第6話:第三勢力
場所は変わり、ここは、ギルガが行き着いた魔の国の城<デビルキャッスル>である。ギルガが城の中に入るとそこには兵士も誰も存在しなかった。
「・・・誰もいない、城はあるのに住んでる奴がいないのか?」
大きい城だったので、一通り見て回るのに三十分近くかかった。一通り見て回り、何も情報が手に入らなかったので、出て行こうとしたとき、城の地下から大きな音がした。
「ん?何の音だ?」
音のした方へ行ってみると、そこには地下へ続く階段があり、まだそこは見てなかった。
「地下か・・・気づかなかったな。行ってみるか。」
地下へ続く階段を下りていった。最後の段を降り、あたりを見回してみるとそこは牢屋だった。結構広い牢屋で、五メートル四方ぐらいの大きさだ。その牢屋が、左右にあり奥は五十メートルぐらいの広さだった。
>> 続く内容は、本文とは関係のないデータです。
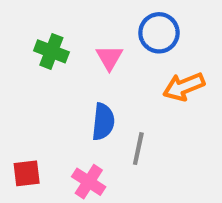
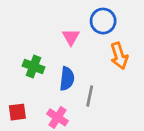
green cross: (51, 51) -> (33, 67), moved
orange arrow: (184, 87) -> (119, 56), turned -85

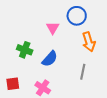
blue semicircle: (67, 79) -> (50, 59), turned 36
gray line: (90, 96) -> (83, 72), moved

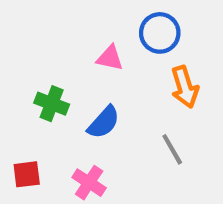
pink triangle: (53, 28) -> (110, 58), turned -48
gray line: (83, 72) -> (172, 149), turned -42

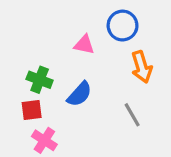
red square: (27, 174) -> (32, 110), moved
pink cross: (89, 183) -> (44, 140), moved

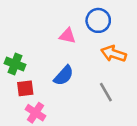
orange arrow: (142, 67) -> (114, 54), turned 125
green cross: (40, 80) -> (15, 64), moved

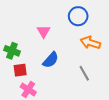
pink triangle: (67, 36) -> (44, 31), moved, turned 48

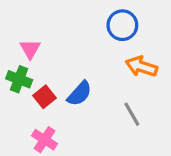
pink triangle: (44, 31) -> (30, 49), moved
red square: (20, 70) -> (45, 97), moved, turned -32

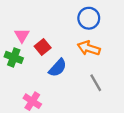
orange arrow: (141, 67) -> (89, 48), moved
red square: (45, 97) -> (43, 47), moved

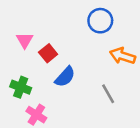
orange arrow: (89, 48) -> (122, 56), moved
green cross: (14, 57) -> (21, 87), moved

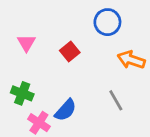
red square: (48, 53) -> (70, 51), moved
blue semicircle: (65, 77) -> (66, 110), moved

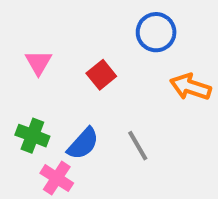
gray line: (116, 100) -> (138, 146), moved
blue semicircle: (66, 110) -> (83, 144), moved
奥のほうまで歩いていくと、通路が丸焦げになっている牢があった。中をのぞいてみると、一人の少女がこちらを覗き返した。
「・・・お前は誰だ?」
すると、少女はギルガを穴が開くほど見つめてこう言った。
「・・・・・アリア。あなたは誰?」
「ギルガだ、ひとつ聞くが何でこの城には誰もいないんだ?」
少女は知らないと言ったように首を振った。
「二週間ぐらい前から食事が運ばれてこなくなった。だから多分そのぐらい前からいないんじゃないかしら。なぜかは知らないけど。」
「そう・・・か。」
ギルガが何かを考えるようにしていると。
「何考えてるか知らないけど、助けて欲しいの。この牢、魔法じゃ壊せないのよ。」
「魔法か、お前は魔法使いか。」
つぶやくようにこう言うと、腰に携えている剣を抜いた。
「離れてろ・・・。」
ボソッと言うと剣を構え、一気に振り下ろした。すると、魔法ではビクともしなかった牢に四角く穴が開いていた。
「すごい・・・。どんな力してるのあなた。」
剣を鞘に戻し、ギルガは立ち去ろうとした。
「じゃあな、あとは好きしな。」
こう言い城から出ようとした。
「ちょっと待って。あなた何者?こんな芸当ができるなんて、ただの人間じゃないわよね。」
「何者か?それは俺が知りたいことさ、どこで生まれ、なにをするか、俺は何も知らない。」
少女は、意を決してギルガに提案した。
「あのね、今、この世界では聖の国と魔の国の戦争、いわゆる聖魔戦争が起こってるのは知ってるわよね?それで、世界は荒廃しようとしているの。そこで、それを防がなきゃいけないと思って戦ってる組織がある。あなた私たちと一緒に戦わない?とても強いし、あなたがいてくれると頼もしいわ。」
「組織?世界の荒廃を防ぐ?・・・要はどういうことをするんだ?」
アリアの漠然とした説明ではイマイチよくわからなかったギルガが尋ねた。
「う〜ん、簡単に言うと戦争をやめさせるの。戦争さえ止まれば世界の荒廃は防げるわ。だけど、そんなに簡単なことじゃないの、魔の人間たちは戦争をやめる気はないし、聖の人間たちは魔と共存するつもりはないらしいの。だから世界中のこの世界を救いたい人たちを集めて、第三勢力として戦い、世界を統治するのよ。まぁ、まだメンバーはそんなにいないんだけどね。」
「戦争を終わらせる、か、・・・いいだろう、俺にも目的というものが欲しいからな。」
ギルガが選んだ道は第三勢力として戦争を終わらせる道だった。この世界は大きく変わろうとしている。ギルガはこれからどういった行動を取り、どう成長していくのだろうか。
〜天界〜
「ふふふ、あなたがお作りになった人形は一番大変な道を選んだようですね。あなたは気づかなかったでしょうが、選択肢は二つじゃないんですよ。無限にあるんですよ、ふふふふふ。」
とても美しい女性は笑いながら去っていった。全能の存在を残して・・・。
はい、第6話終了です。ん〜なんか難しいですね。
いったい何話まで続くのでしょうか、30話以上になりそうな気がするんですが・・・。
ま、これからもがんばりますよ〜。